Write out precisely the lines beginning with the line that contains "いない場合、目の前のことに精一杯でそれ以外のことなんて考え" and ending with the last line of the entries, and no other lines.

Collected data
[Start of section]

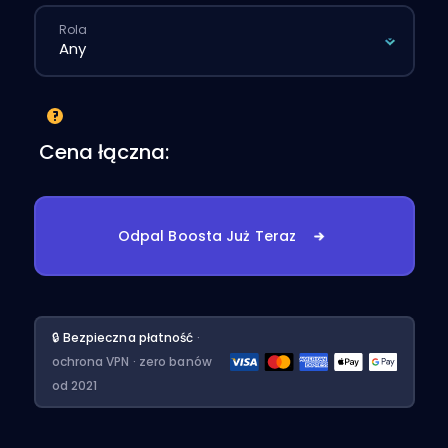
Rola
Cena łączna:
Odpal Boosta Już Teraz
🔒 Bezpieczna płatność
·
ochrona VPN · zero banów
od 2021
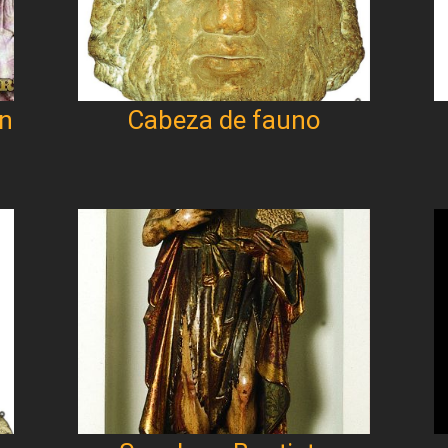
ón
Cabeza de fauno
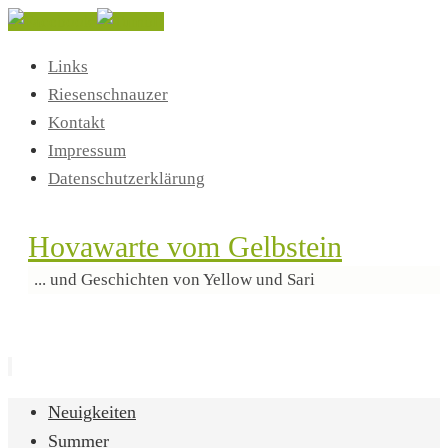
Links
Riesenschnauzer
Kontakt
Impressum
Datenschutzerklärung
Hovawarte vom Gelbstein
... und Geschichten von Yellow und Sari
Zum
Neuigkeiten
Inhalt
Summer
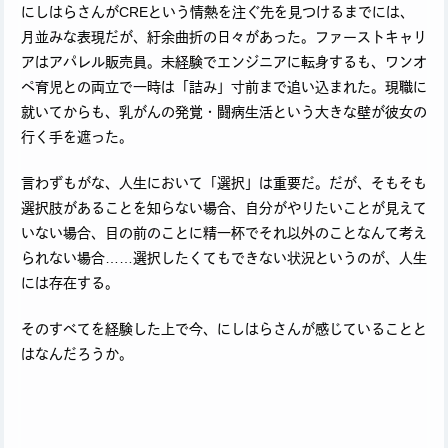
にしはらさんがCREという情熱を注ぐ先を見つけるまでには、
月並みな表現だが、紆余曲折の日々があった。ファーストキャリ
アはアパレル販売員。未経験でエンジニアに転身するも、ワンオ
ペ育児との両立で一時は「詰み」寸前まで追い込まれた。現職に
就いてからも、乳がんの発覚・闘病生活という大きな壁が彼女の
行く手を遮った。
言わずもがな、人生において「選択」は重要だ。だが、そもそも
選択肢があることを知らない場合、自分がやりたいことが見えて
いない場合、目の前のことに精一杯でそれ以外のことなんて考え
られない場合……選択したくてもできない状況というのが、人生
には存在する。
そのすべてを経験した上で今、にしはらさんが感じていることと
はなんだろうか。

[End of section]

Answer for the task
いない場合、目の前のことに精一杯でそれ以外のことなんて考え
られない場合……選択したくてもできない状況というのが、人生
には存在する。
そのすべてを経験した上で今、にしはらさんが感じていることと
はなんだろうか。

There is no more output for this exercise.